3. "You’re on-site and the customer demands a last-minute feature that violates the original scope. How do you respond?"

• What they’re probing: Can you balance customer demands with technical reality?
• How to answer:
• "First, I’d clarify the urgency: Is this blocking the mission, or is it a nice-to-have? If it’s critical, I’d assess the technical feasibility and security implications. If it’s low-risk (e.g., a UI tweak), I might implement it on the spot. If it’s high-risk (e.g., a new data pipeline), I’d push back and explain the trade-offs (e.g., 'This will delay the deployment by 2 days and require a new security review'). I’d also document the change and get written approval from the customer’s technical lead."
• Key point: Show that you’re customer-focused but not a pushover.

4. "How do you debug a Kubernetes pod that’s crashing in production?"

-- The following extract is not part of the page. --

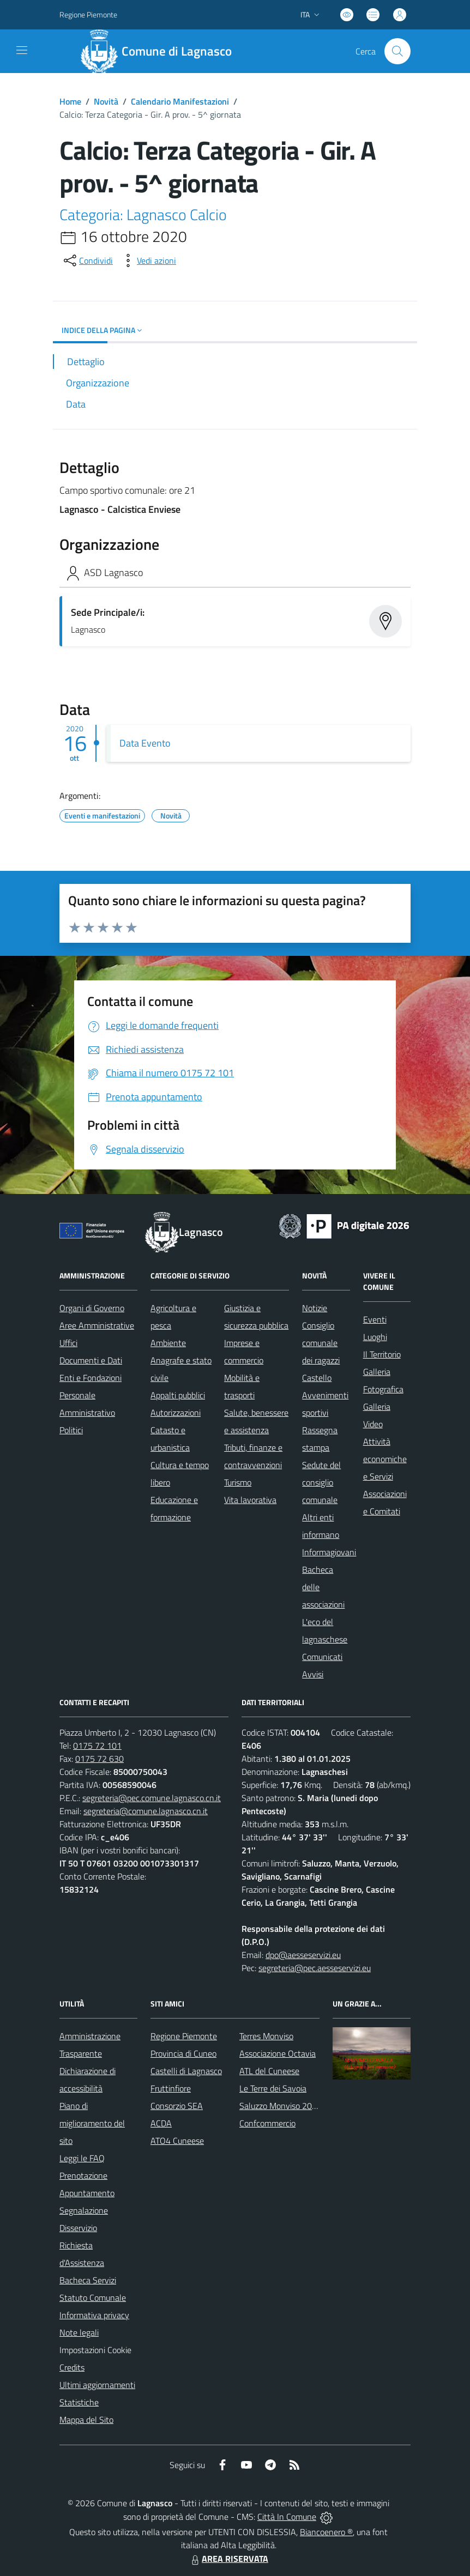 Image resolution: width=470 pixels, height=2576 pixels. What do you see at coordinates (161, 51) in the screenshot?
I see `[Home Lagnasco]` at bounding box center [161, 51].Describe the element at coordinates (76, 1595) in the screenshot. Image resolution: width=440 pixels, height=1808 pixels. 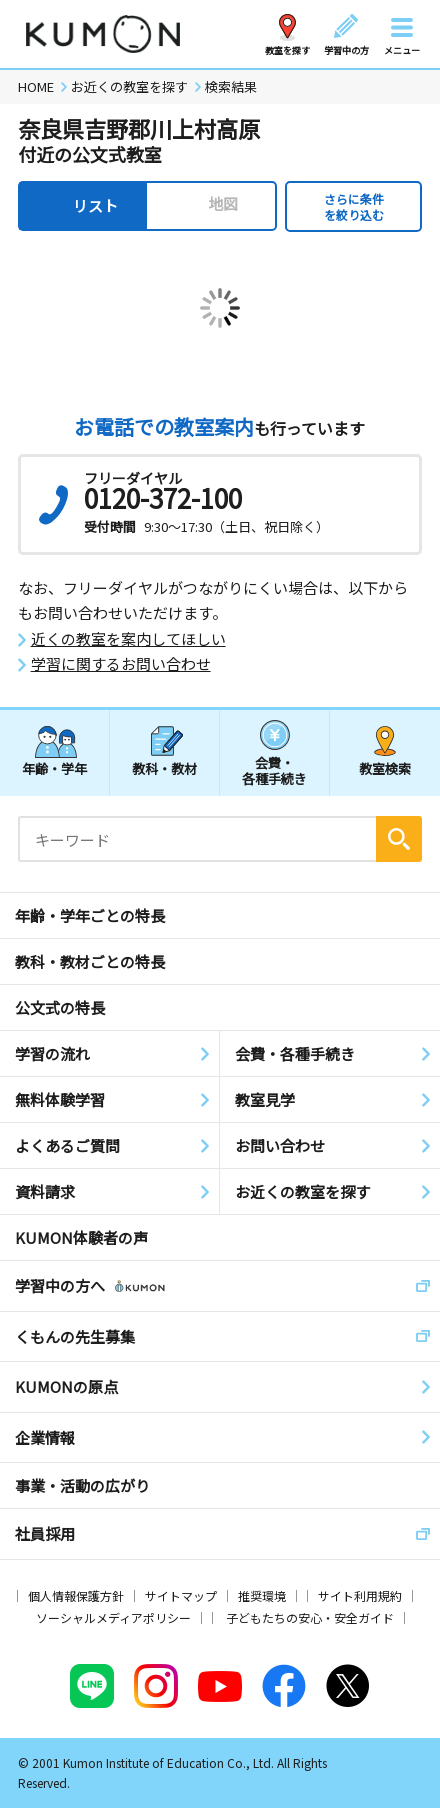
I see `個人情報保護方針` at that location.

• What they’re probing: Can you troubleshoot under pressure?
• How to answer:
• "First, I’d check the pod status (kubectl get pods) and describe the pod (kubectl describe pod <pod-name>) to see events and resource usage. If it’s crashing, I’d check the logs (kubectl logs <pod-name> --previous for the last crash). If the logs aren’t helpful, I’d exec into the pod (kubectl exec -it <pod-name> -- sh) to inspect the filesystem or run commands manually. If the issue is intermittent, I’d enable debug logging or add a sidecar container for monitoring. If it’s a resource issue, I’d check kubectl top pod and adjust limits."
• Bonus: Mention tools like k9s for faster debugging.

Quick Check Questions

1. You’re deploying to an environment where you can’t run standard Docker images due to security restrictions. What’s your first step?

• Answer: Ask the customer’s security team for their approved base images or build system (e.g., podman, buildah).
• Why: You can’t assume standard tools will work—always ask for constraints upfront.

2. A Kubernetes pod is stuck in Pending state. What’s the most likely cause, and how do you debug it?

• Answer: The most likely cause is insufficient resources (CPU/memory) or node constraints (e.g., taints, node selectors). Debug with kubectl describe pod <pod-name> to see events.
• Why: Pending usually means the scheduler can’t place the pod on a node.

3. You need to deploy a database (PostgreSQL) in Kubernetes. What Kubernetes objects do you use, and why?

• Answer: Use a StatefulSet (for stable network identities and persistent storage), a PersistentVolumeClaim (for data persistence), and a Service (for network access).
• Why: StatefulSet is designed for stateful apps like databases, and PVCs ensure data isn’t lost when pods restart.

Last-Minute Cram Sheet

1. Docker commands:
2. docker build -t my-app:1.0.0 . → Build an image.
3. docker run -p 5000:5000 my-app → Run a container.
4. docker save my-app > app.tar → Save an image for air-gapped deployments.
5. docker load < app.tar → Load an image on an air-gapped machine.

6. docker-compose up -d → Start a multi-container app.

7. Kubernetes commands:

8. kubectl apply -f deployment.yaml → Deploy a manifest.
9. kubectl get pods → List pods.
10. kubectl logs <pod-name> → View pod logs.
11. kubectl describe pod <pod-name> → Debug pod issues.

12. kubectl port-forward svc/my-service 8080:80 → Access a service locally.

13. Key ports:

14. 5000: Default Flask port.
15. 6379: Redis.
16. 5432: PostgreSQL.

17. 80/443: HTTP/HTTPS.

18. Deployment checklist:

19. ✅ Pin all versions (Docker images, dependencies).
20. ✅ Run as non-root user.
21. ✅ Set resource requests/limits.
22. ✅ Use ConfigMaps/Secrets for configuration.
23. ✅ Test in the customer’s environment.

24. ✅ Have a rollback plan.

25. Field traps:

26. ⚠️ Never assume internet access. Always prepare for air-gapped deployments.
27. ⚠️ Test with the exact customer setup. What works in your lab will break behind their firewall.
28. ⚠️ Document everything. The customer will ask for the Dockerfile, Kubernetes manifests, and dependency list.

29. ⚠️ Security reviews take time. Start early and involve the customer’s security team from day one.

30. Acronyms:

31. ATO: Authority to Operate (security approval).
32. ACO: Approval Chain of Operations (who signs off on changes).
33. IAM: Identity and Access Management (who can access what).
34. PVC: PersistentVolumeClaim (Kubernetes storage).
35. PV: PersistentVolume (actual storage in Kubernetes).